(Invited) Plasma Etching Technology Challenges for Future CMOS Fabrication Based on Microwave ECR Plasma

As dimensions of semiconductor devices shrink further into the nanometer range, transistor performance is improved not only by scaling and adopting boosting technology, but also by adopting new channel material and structure. It is also required to reduce power consumption for mobile devices. In MOS logic devices, 3D-trasistor (FinFET) was adopted to improve switching property. When fabricating, more accurate and higher aspect ratio patterning is required, e.g. fin width reaches 3.7 nm at the 5nm node, where nanowire FET and Ge/III-V channel materials are other candidates [1]. Thus, required accuracy will reach atomic level in the etching process. To realize nm scale etching, new etching process functions are necessary to suppress wiggling, roughening, and degradation of etched layer. At the same time, reasonable productivity is required for mass production.

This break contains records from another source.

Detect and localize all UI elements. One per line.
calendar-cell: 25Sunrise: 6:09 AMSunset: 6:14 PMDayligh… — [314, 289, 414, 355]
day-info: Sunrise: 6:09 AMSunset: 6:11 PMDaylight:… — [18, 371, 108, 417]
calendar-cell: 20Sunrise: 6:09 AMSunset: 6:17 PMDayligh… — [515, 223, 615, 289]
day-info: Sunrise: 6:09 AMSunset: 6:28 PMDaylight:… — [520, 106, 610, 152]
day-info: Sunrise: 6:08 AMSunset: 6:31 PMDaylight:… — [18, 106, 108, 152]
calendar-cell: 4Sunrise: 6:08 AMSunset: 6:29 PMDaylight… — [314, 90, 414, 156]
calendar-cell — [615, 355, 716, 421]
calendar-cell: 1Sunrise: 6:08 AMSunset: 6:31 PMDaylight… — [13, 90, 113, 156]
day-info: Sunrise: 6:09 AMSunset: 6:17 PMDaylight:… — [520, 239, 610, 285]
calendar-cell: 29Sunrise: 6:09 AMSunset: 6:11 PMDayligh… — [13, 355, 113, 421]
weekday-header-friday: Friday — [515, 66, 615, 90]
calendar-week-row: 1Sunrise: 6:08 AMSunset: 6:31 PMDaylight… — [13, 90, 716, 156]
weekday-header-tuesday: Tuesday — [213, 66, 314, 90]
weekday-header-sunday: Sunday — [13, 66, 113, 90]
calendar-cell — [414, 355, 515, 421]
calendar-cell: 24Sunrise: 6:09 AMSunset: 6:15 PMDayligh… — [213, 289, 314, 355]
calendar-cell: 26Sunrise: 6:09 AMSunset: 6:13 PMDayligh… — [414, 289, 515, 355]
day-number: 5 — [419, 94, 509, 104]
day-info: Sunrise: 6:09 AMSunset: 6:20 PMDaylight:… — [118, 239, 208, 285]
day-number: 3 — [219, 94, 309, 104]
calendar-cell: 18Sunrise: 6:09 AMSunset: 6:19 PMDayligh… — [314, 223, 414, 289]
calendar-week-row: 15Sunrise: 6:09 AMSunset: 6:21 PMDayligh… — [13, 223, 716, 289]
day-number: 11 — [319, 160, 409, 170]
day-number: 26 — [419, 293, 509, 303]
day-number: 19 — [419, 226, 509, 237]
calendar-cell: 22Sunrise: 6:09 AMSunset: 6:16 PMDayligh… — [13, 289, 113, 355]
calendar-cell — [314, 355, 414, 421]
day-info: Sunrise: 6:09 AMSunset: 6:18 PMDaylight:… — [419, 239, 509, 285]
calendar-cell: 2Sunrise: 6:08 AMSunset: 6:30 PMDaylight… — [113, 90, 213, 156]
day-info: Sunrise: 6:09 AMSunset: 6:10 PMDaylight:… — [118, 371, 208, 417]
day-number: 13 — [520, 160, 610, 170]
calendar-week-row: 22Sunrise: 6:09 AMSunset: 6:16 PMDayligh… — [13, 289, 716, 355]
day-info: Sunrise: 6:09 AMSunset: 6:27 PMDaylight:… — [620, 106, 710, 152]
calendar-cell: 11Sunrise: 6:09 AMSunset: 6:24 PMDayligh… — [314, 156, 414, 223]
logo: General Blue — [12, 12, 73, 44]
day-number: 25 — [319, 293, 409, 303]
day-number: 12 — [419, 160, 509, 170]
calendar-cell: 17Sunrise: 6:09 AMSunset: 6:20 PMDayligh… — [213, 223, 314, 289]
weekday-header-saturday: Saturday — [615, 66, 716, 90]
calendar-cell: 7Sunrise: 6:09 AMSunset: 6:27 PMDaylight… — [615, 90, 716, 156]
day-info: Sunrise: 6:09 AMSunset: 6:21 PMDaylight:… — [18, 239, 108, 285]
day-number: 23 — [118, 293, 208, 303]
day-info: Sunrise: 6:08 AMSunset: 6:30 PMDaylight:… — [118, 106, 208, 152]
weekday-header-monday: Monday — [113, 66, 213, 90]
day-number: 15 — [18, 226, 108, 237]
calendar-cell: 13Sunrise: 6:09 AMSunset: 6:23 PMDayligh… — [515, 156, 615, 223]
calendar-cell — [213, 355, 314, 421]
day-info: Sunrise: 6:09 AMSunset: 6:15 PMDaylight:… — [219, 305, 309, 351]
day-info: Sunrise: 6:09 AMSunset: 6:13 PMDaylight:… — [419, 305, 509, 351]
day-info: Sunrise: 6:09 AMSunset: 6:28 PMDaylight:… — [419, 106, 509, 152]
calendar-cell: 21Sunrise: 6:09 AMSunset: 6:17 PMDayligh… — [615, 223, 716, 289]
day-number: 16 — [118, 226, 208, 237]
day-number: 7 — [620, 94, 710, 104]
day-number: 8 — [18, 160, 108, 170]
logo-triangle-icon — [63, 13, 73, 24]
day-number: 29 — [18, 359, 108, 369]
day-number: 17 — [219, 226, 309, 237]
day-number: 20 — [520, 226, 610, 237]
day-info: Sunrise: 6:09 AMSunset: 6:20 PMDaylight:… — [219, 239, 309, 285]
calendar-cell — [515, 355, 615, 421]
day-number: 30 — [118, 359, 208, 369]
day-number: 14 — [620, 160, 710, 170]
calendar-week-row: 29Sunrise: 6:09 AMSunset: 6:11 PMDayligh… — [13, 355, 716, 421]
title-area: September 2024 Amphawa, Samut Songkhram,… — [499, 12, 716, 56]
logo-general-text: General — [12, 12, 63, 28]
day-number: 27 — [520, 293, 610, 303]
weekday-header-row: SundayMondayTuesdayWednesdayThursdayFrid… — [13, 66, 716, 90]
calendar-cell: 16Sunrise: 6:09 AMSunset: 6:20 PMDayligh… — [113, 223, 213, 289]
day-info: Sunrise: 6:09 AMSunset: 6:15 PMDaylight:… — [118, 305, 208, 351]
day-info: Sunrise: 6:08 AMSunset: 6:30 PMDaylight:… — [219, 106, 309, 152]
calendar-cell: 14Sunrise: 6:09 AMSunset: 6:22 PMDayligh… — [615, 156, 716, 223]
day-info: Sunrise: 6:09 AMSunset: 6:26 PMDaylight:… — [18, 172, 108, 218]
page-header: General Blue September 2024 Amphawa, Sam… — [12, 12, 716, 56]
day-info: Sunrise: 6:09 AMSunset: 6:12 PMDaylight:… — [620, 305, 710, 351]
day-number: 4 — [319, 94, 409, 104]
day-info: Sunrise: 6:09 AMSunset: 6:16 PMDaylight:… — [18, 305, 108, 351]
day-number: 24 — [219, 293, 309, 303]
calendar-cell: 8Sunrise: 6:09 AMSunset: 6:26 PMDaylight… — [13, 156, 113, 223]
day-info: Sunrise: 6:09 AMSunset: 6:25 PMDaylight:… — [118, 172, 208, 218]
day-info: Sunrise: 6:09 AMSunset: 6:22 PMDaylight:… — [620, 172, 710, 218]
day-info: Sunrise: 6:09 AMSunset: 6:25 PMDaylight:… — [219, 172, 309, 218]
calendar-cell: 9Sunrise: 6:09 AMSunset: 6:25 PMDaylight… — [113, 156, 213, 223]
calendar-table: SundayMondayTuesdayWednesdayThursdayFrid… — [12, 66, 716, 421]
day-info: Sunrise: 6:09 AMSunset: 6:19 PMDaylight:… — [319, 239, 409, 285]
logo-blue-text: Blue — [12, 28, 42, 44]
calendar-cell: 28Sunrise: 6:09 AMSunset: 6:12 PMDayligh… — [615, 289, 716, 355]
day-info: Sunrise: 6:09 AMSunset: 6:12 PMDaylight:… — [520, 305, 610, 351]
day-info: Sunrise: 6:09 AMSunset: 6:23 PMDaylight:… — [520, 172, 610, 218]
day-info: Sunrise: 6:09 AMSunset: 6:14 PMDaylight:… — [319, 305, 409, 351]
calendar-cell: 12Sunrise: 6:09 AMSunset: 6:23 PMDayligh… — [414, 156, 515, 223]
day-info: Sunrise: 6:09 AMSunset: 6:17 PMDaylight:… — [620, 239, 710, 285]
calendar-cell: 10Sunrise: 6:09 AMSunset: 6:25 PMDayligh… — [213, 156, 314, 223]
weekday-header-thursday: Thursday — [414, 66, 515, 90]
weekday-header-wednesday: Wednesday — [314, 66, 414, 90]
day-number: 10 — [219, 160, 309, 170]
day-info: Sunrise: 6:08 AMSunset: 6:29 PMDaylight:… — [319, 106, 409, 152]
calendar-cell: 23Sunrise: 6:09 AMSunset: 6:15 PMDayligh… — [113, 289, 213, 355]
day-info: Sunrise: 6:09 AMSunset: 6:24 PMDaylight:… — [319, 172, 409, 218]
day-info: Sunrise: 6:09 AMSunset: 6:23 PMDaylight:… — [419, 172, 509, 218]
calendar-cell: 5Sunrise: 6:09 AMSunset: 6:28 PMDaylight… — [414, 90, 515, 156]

To improve etched profiles, we have been investigated and improved microwave ECR plasma etch tool, e.g. installation of time modulation (pulsing of RF bias, discharge, and gas) technologies, accurate power control of wafer RF bias, end-point monitor, and so on. TM bias (wafer RF bias pulsing) technology is already    used in semiconductor fabrication [2]. Lower RF bias power and zero bias condition were effective for extremely high-selective etching.

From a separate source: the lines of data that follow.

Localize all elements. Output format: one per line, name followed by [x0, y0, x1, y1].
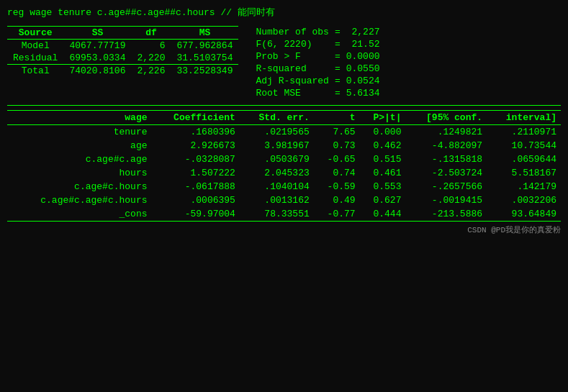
stat-value: 5.6134 [343, 87, 383, 99]
coef-cell-2: .0219565 [240, 125, 314, 140]
stat-value: 21.52 [343, 38, 383, 50]
stat-eq: = [332, 50, 343, 63]
stat-eq: = [332, 63, 343, 75]
coef-cell-2: .1040104 [240, 180, 314, 193]
anova-row-df: 2,226 [131, 65, 171, 78]
coef-cell-5: .1249821 [405, 125, 487, 140]
anova-row-ms: 31.5103754 [171, 52, 238, 65]
coef-header-3: t [314, 111, 360, 125]
coef-table: wageCoefficientStd. err.tP>|t|[95% conf.… [7, 110, 561, 222]
coef-cell-6: .0032206 [487, 193, 561, 207]
command-line: reg wage tenure c.age##c.age##c.hours //… [7, 6, 561, 19]
anova-row-ss: 74020.8106 [63, 65, 131, 78]
stat-eq: = [332, 75, 343, 87]
coef-cell-6: 93.64849 [487, 207, 561, 222]
coef-cell-1: -.0328087 [152, 152, 240, 166]
coef-cell-6: .0659644 [487, 152, 561, 166]
stat-label: F(6, 2220) [253, 38, 331, 50]
coef-cell-3: 0.74 [314, 166, 360, 180]
coef-header-2: Std. err. [240, 111, 314, 125]
anova-header-df: df [131, 27, 171, 40]
stat-label: Root MSE [253, 87, 331, 99]
stats-section: Number of obs=2,227F(6, 2220)=21.52Prob … [253, 26, 382, 99]
coef-cell-3: -0.59 [314, 180, 360, 193]
stat-value: 0.0524 [343, 75, 383, 87]
stat-eq: = [332, 38, 343, 50]
anova-section: Source SS df MS Model4067.777196677.9628… [7, 26, 561, 99]
anova-table: Source SS df MS Model4067.777196677.9628… [7, 26, 238, 77]
stat-value: 2,227 [343, 26, 383, 38]
main-container: reg wage tenure c.age##c.age##c.hours //… [0, 0, 568, 241]
anova-row-ms: 33.2528349 [171, 65, 238, 78]
anova-row-label: Total [7, 65, 63, 78]
coef-header-1: Coefficient [152, 111, 240, 125]
coef-var-name: tenure [7, 125, 152, 140]
stat-label: Adj R-squared [253, 75, 331, 87]
coef-header-0: wage [7, 111, 152, 125]
anova-row-ss: 4067.77719 [63, 40, 131, 53]
coef-cell-6: .2110971 [487, 125, 561, 140]
anova-row-label: Residual [7, 52, 63, 65]
coef-cell-2: 2.045323 [240, 166, 314, 180]
coef-cell-2: .0503679 [240, 152, 314, 166]
coef-cell-5: -.1315818 [405, 152, 487, 166]
coef-cell-4: 0.553 [360, 180, 406, 193]
coef-var-name: c.age#c.age#c.hours [7, 193, 152, 207]
anova-header-source: Source [7, 27, 63, 40]
stat-value: 0.0550 [343, 63, 383, 75]
stats-table: Number of obs=2,227F(6, 2220)=21.52Prob … [253, 26, 382, 99]
coef-var-name: c.age#c.hours [7, 180, 152, 193]
anova-header-ms: MS [171, 27, 238, 40]
anova-row-ms: 677.962864 [171, 40, 238, 53]
coef-cell-6: 5.518167 [487, 166, 561, 180]
anova-row-df: 6 [131, 40, 171, 53]
anova-row-ss: 69953.0334 [63, 52, 131, 65]
coef-cell-4: 0.462 [360, 139, 406, 152]
coef-cell-2: 3.981967 [240, 139, 314, 152]
coef-cell-5: -.2657566 [405, 180, 487, 193]
coef-var-name: hours [7, 166, 152, 180]
coef-cell-1: -.0617888 [152, 180, 240, 193]
stat-eq: = [332, 26, 343, 38]
coef-cell-1: 1.507222 [152, 166, 240, 180]
coef-cell-5: -4.882097 [405, 139, 487, 152]
coef-cell-2: .0013162 [240, 193, 314, 207]
coef-cell-6: 10.73544 [487, 139, 561, 152]
coef-cell-3: 7.65 [314, 125, 360, 140]
anova-row-label: Model [7, 40, 63, 53]
coef-header-4: P>|t| [360, 111, 406, 125]
coef-cell-3: 0.73 [314, 139, 360, 152]
coef-cell-4: 0.515 [360, 152, 406, 166]
footer-text: CSDN @PD我是你的真爱粉 [467, 226, 561, 234]
anova-header-ss: SS [63, 27, 131, 40]
coef-cell-1: .0006395 [152, 193, 240, 207]
anova-row-df: 2,220 [131, 52, 171, 65]
stat-label: Prob > F [253, 50, 331, 63]
coef-cell-1: -59.97004 [152, 207, 240, 222]
coef-cell-3: -0.65 [314, 152, 360, 166]
coef-var-name: _cons [7, 207, 152, 222]
stat-eq: = [332, 87, 343, 99]
coef-cell-3: -0.77 [314, 207, 360, 222]
coef-cell-4: 0.000 [360, 125, 406, 140]
coef-cell-5: -213.5886 [405, 207, 487, 222]
coef-header-6: interval] [487, 111, 561, 125]
anova-left: Source SS df MS Model4067.777196677.9628… [7, 26, 238, 99]
footer: CSDN @PD我是你的真爱粉 [7, 224, 561, 235]
stat-label: R-squared [253, 63, 331, 75]
coef-cell-4: 0.444 [360, 207, 406, 222]
stat-value: 0.0000 [343, 50, 383, 63]
coef-var-name: c.age#c.age [7, 152, 152, 166]
coef-cell-3: 0.49 [314, 193, 360, 207]
coef-cell-5: -.0019415 [405, 193, 487, 207]
coef-cell-5: -2.503724 [405, 166, 487, 180]
coef-cell-1: .1680396 [152, 125, 240, 140]
command-text: reg wage tenure c.age##c.age##c.hours //… [7, 7, 275, 18]
stat-label: Number of obs [253, 26, 331, 38]
coef-cell-4: 0.461 [360, 166, 406, 180]
coef-cell-6: .142179 [487, 180, 561, 193]
coef-var-name: age [7, 139, 152, 152]
section-divider [7, 105, 561, 106]
coef-header-5: [95% conf. [405, 111, 487, 125]
coef-cell-1: 2.926673 [152, 139, 240, 152]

Microwave ECR plasma tool seems to have good affinity to pulsing discharge because it was designed to avoid the drift of plasma density. By using the pulsing discharge, wiggling was suppressed dramatically in DSA mask etching [3].

  Gas pulsing technology was also investigated for fin etching. Etching progress and sidewall protection steps were changed cyclically without interruption of the discharge. It was found that etched profile (vertical, etch front flatness, and mask selectivity) was improved [4].

  Atomic level precision etching is required in future MOS device fabrication where etched material, etch stop layer, and structure become more complicated. It will be necessary to control lower ion incident energy with vertical direction, lower the gas dissociation to reduce aggressive radical generation and reduce sidewall deposition. We believe multi-pulsing technology (discharge, bias, and gas) and low bias power control at low pressure operation are key technologies to realize atomic level precision etching.

[1]    ITRS 2013.

[2]    T.Ono el al, JJAP. 38, 5292 (1999).

[3]    M. Morimoto et al., SPIE 2014 [9054-18].

[4]    M. Tanaka et al., JSAP Autumn meeting, 19p-S10-7, 2014.